(Stored data entries)
+++

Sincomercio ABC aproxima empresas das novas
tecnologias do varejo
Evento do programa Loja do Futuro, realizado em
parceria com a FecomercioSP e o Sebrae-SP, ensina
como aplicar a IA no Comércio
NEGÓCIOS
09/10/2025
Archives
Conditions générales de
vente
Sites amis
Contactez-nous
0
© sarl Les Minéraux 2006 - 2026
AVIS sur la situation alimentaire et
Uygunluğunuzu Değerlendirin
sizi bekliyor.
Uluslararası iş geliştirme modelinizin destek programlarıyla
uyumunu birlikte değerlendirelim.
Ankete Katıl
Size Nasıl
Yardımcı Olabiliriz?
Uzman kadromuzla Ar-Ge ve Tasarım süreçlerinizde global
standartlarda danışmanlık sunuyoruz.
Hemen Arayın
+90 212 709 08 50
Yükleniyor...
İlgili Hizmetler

+++

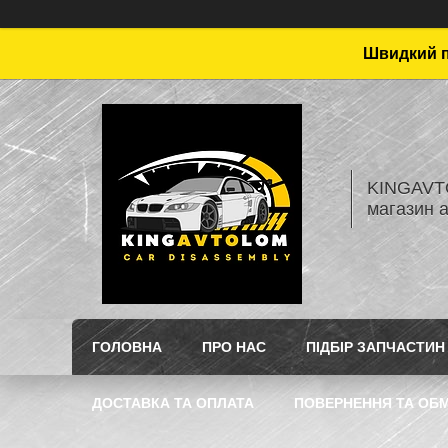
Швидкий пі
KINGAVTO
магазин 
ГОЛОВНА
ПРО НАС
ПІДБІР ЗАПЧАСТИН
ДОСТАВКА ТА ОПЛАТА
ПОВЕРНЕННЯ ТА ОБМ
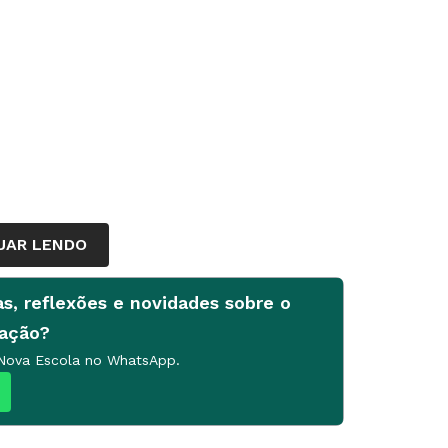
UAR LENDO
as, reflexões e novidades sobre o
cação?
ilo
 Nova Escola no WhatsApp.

+++

#### [What to work on]
Copy out, exactly and alone, the lines of the entries above between the ones holding "Sincomercio ABC aproxima empresas das novas" and "sizi bekliyor.", inclusive.

#### [Finished task]
Sincomercio ABC aproxima empresas das novas
tecnologias do varejo
Evento do programa Loja do Futuro, realizado em
parceria com a FecomercioSP e o Sebrae-SP, ensina
como aplicar a IA no Comércio
NEGÓCIOS
09/10/2025
Archives
Conditions générales de
vente
Sites amis
Contactez-nous
0
© sarl Les Minéraux 2006 - 2026
AVIS sur la situation alimentaire et
Uygunluğunuzu Değerlendirin
sizi bekliyor.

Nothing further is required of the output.